GH-16033: Add GBLinear #16034

tomasfryda · 2024-01-24T16:40:51Z

Initial step of adding gblinear to automl. Now only as an optional step.

tomasfryda · 2024-01-25T11:34:31Z

h2o-py/tests/testdir_algos/automl/pyunit_automl_xgboost_gblinear_large.py

+    aml_with_gblinear = H2OAutoML(max_models=MAX_MODELS, seed=1, modeling_plan=[
+        dict(name="XGBoost", steps=[
+            dict(id="def_2", group=1, weight=10),
+            dict(id="def_1", group=2, weight=10),
+            dict(id="def_3", group=3, weight=10),
+            dict(id="grid_1", group=4, weight=90),
+            dict(id="grid_gblinear", group=4, weight=90),  # << XGBoost GBLinear booster grid
+            dict(id="lr_search", group=7, weight=30),
+        ]), dict(name="GLM", steps=[
+            dict(id="def_1", group=1, weight=10),
+        ]), dict(name="DRF", steps=[
+            dict(id="def_1", group=2, weight=10),
+            dict(id="XRT", group=3, weight=10),
+        ]), dict(name="GBM", steps=[
+            dict(id="def_5", group=1, weight=10),
+            dict(id="def_2", group=2, weight=10),
+            dict(id="def_3", group=2, weight=10),
+            dict(id="def_4", group=2, weight=10),
+            dict(id="def_1", group=3, weight=10),
+            dict(id="grid_1", group=4, weight=60),
+            dict(id="lr_annealing", group=7, weight=10),
+        ]), dict(name="DeepLearning", steps=[
+            dict(id="def_1", group=3, weight=10),
+            dict(id="grid_1", group=4, weight=30),
+            dict(id="grid_2", group=5, weight=30),
+            dict(id="grid_3", group=5, weight=30),
+        ]), dict(name="completion", steps=[
+            dict(id="resume_best_grids", group=6, weight=60),
+        ]), dict(name="StackedEnsemble", steps=[
+            dict(id="monotonic", group=9, weight=10),
+            dict(id="best_of_family_xglm", group=10, weight=10),
+            dict(id="all_xglm", group=10, weight=10),
+        ])])
+    aml_with_gblinear.train(y=ds.target, training_frame=ds.train)

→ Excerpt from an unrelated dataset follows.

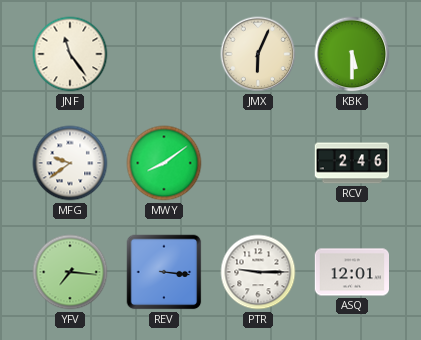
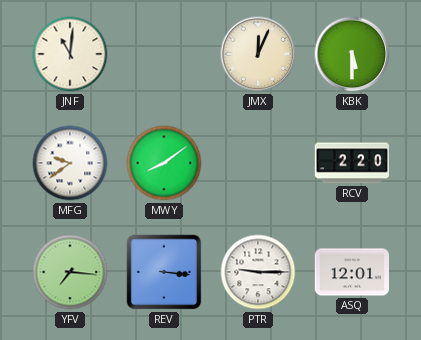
JNF: 11:24 -> 11:01
JMX: 6:04 -> 12:04
RCV: 2:46 -> 2:20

Example of how to run normal automl with gblinear grid.

is this what we want to give to the customer when they want to try gblinear?
I mean if it's one single customer, I think it's fine, but it fixes AutoML behavior once and for all…

AFAIK it's just one customer and from a limited benchmark gblinear doesn't seem to bring much (except for higher training time). But it might be worth experimenting with once we have more gblinear parameters exposed.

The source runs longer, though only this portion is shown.